Your task: What is needed is every line of the data that includes the word "toggle". Please copy each one.
Entries supplied section start
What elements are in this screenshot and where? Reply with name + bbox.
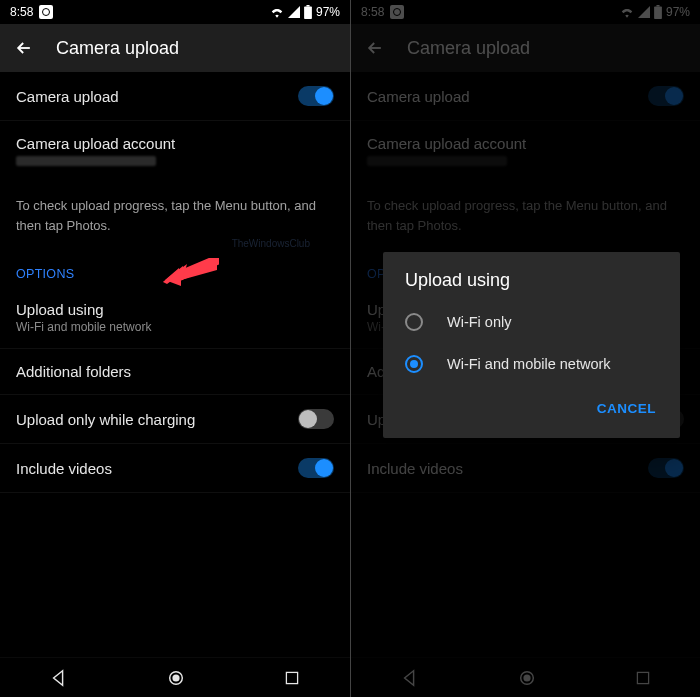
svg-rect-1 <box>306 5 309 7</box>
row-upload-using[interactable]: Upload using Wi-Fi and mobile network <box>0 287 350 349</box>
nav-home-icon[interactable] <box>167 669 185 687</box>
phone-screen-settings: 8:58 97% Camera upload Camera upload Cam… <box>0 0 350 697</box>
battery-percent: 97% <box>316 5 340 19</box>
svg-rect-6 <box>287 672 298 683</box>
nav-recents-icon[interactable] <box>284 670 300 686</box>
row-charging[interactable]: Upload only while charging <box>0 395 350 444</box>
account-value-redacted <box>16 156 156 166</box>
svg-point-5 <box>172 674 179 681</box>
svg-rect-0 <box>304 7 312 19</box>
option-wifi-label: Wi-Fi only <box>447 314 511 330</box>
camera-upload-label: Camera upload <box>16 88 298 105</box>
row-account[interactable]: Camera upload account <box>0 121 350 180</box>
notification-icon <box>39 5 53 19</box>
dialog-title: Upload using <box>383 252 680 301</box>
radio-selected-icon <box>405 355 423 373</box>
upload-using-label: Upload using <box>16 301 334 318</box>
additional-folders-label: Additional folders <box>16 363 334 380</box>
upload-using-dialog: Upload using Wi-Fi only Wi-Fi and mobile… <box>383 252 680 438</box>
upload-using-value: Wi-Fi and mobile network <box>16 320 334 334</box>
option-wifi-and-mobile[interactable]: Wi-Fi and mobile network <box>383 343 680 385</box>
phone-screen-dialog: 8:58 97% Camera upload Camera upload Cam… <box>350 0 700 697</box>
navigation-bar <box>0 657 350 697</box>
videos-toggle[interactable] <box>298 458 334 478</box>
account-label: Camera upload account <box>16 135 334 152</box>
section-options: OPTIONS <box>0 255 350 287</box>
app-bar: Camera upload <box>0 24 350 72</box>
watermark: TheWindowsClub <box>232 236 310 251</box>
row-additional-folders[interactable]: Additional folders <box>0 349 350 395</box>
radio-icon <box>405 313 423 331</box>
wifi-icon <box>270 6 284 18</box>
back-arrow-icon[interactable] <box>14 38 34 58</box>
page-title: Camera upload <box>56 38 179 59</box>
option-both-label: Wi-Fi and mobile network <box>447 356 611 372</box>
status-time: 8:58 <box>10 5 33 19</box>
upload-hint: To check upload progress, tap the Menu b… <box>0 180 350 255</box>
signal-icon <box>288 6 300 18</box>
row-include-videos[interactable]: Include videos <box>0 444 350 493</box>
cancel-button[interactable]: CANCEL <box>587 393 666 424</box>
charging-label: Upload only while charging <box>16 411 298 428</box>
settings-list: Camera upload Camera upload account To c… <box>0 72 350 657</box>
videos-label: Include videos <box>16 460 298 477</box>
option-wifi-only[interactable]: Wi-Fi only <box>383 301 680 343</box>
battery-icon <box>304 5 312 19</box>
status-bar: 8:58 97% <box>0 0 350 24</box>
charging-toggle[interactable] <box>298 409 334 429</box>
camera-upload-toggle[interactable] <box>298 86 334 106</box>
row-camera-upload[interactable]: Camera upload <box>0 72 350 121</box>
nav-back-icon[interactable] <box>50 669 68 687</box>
Entries supplied section end
Written response:
videos-toggle[interactable] <box>298 458 334 478</box>
charging-toggle[interactable] <box>298 409 334 429</box>
camera-upload-toggle[interactable] <box>298 86 334 106</box>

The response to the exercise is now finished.